Но всё это пустяки. Вы послушайте, что дальше. Приезжаю я к Григоровичу *. Старичина поцеловал меня в лоб, обнял, заплакал от умиления, и… от волнения у него приключился жесточайший припадок грудной жабы. Он невыносимо страдал, метался, стонал, а я 2½ часа сидел возле него, браня во все лопатки свою бессильную медицину. К счастью, приехал Бертенсон, и я мог бежать. Старик серьезно болен и, вероятно, скоро умрет. Для меня это незаменимая потеря. С собой я привез его письмо, которое он начал писать ко мне: описывает подробно свою болезнь и проч.
Каковы впечатления? Право, запить можно. Впрочем, говорят, для беллетристов всё полезно.
Однако мое письмо отвратительно и скучно. Прекращаю бесчинство и остаюсь уважающим и искренно преданным.
А. Чехов.
Василиса и Сережа, мое Вам почтение-с!
* На 2-й день приезда лечил мать осколочной конторщицы, умирающую от чахотки.
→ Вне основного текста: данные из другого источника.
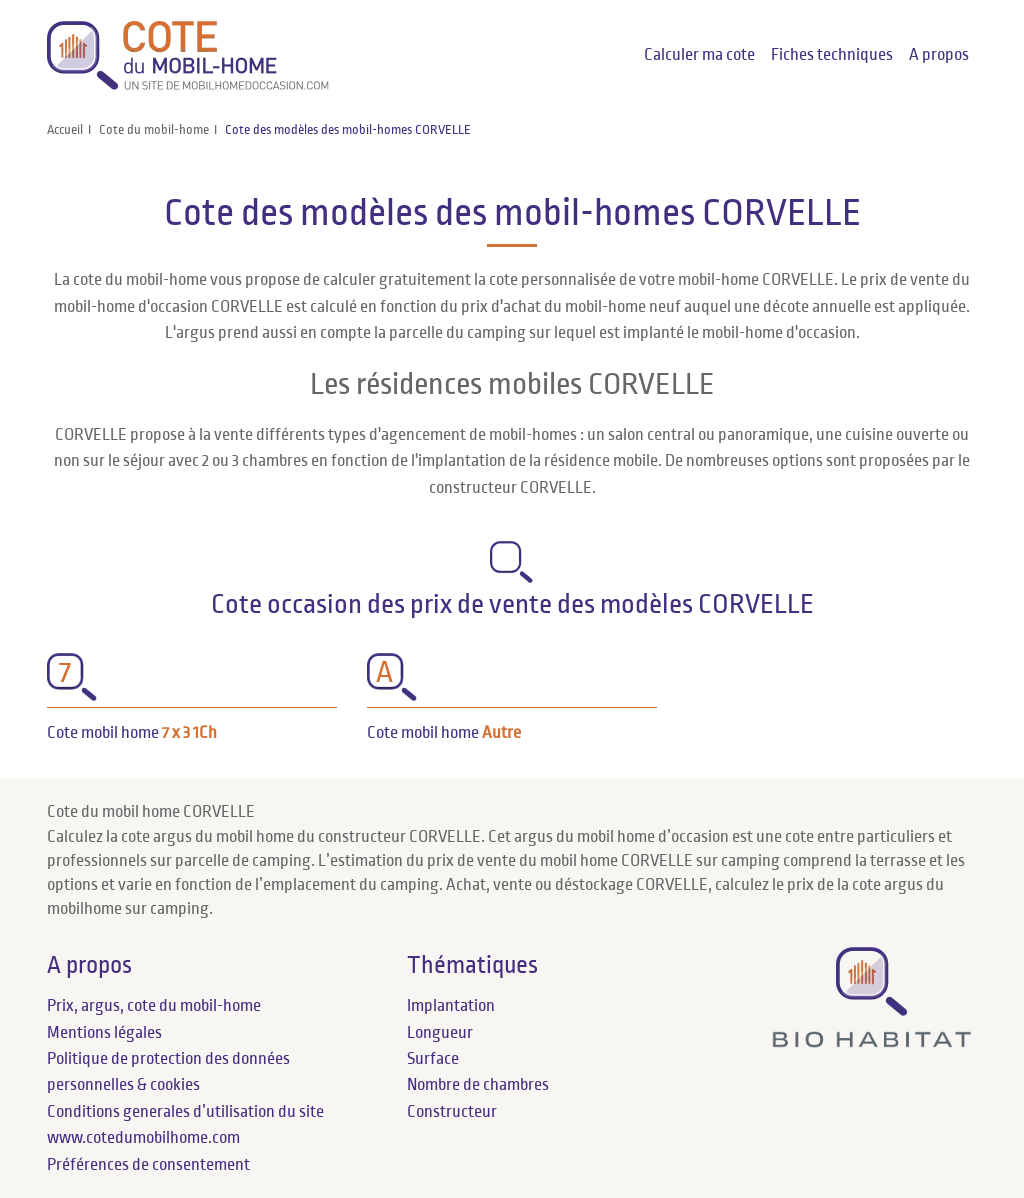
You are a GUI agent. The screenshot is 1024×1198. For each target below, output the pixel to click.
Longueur (440, 1033)
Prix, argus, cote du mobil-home (154, 1006)
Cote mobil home (132, 733)
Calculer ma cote (699, 55)
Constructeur (452, 1112)
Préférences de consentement (148, 1165)
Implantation (451, 1006)
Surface (433, 1059)
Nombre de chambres (478, 1085)
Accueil (65, 130)
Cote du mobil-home (154, 130)
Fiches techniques (832, 55)
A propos (939, 55)
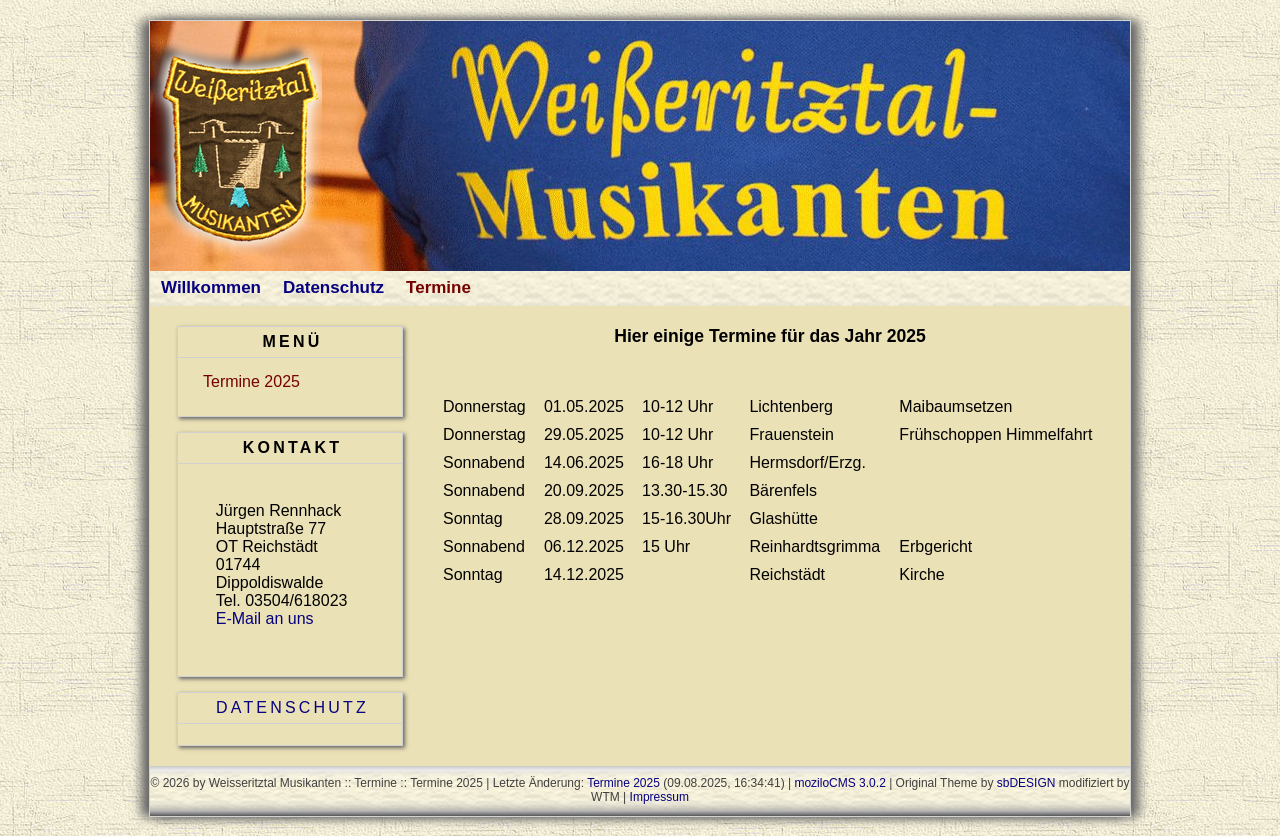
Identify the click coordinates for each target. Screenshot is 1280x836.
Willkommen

Шехтелю Ф. О., 17 марта 1887
240. Ф. О. ШЕХТЕЛЮ *
17 марта 1887 г. Москва.
Elegantissime!
Я, подобно Вам, вернулся в Москву и уже вошел в свою колею. В Питере я получил Вашу телеграмму и послал Вам ответ * во «Францию».
Не найдете ли Вы возможным сегодня вечером почтить меня Вашим присутствием?
31-го я еду. Непременно еду! Если заболею тифом, то и тогда поеду!
Ваш А. Чехов.
NB: На дорогу я взял у Суворина аванс! Ура-а-а!
Суворину А. С., 18 марта 1887
241. А. С. СУВОРИНУ *
18 марта 1887 г. Москва.
18-го марта.
Уважаемый Алексей Сергеевич!
Сегодня я выбрал и послал Вам для моей будущей книги 16 рассказов *. Будьте добры сделать распоряжение, чтобы в типографии смерили мой материал и, если не хватит его, уведомили бы меня (Кудринская Садовая, д. Корнеева) или моего брата Александра, который не замедлит дать мне знать*.
Названия для книги я не мог придумать. «Мои рассказы», просто «Рассказы», — а остальное, что приходило мне в голову, или претенциозно, или старо, или неумно.
Книгу я думаю посвятить Д. В. Григоровичу.
Перед отъездом я был у Д<митрия> В<асильевича> * и наблюдал его грудную жабу. Страдания его едва выносимы, продолжительны и усугубляются страхом смерти, которая, вероятно, близка. Сама по себе грудная жаба — болезнь неважная, но у Д<митрия> В<асильевича> она является симптомом болезни, которая называется атероматозным процессом, перерождением артерий, — недуг старческий и неизлечимый. Об этой болезни Вы составите себе ясное представление, если вообразите обыкновенную каучуковую трубку, которая от долгого употребления потеряла свою эластичность, сократительность и крепость, стала более твердой и ломкой. Артерии становятся такими вследствие того, что их стенки делаются с течением времени жировыми или известковыми. Достаточно хорошего напряжения, чтобы такой сосуд лопнул. Так как сосуды составляют продолжение сердца, то обыкновенно и само сердце находят перерожденным. Питание при такой болезни плохо. Само сердце питается скудно, а потому и сидящие в нем нервные узлы, не получая питания, болят — отсюда грудная жаба.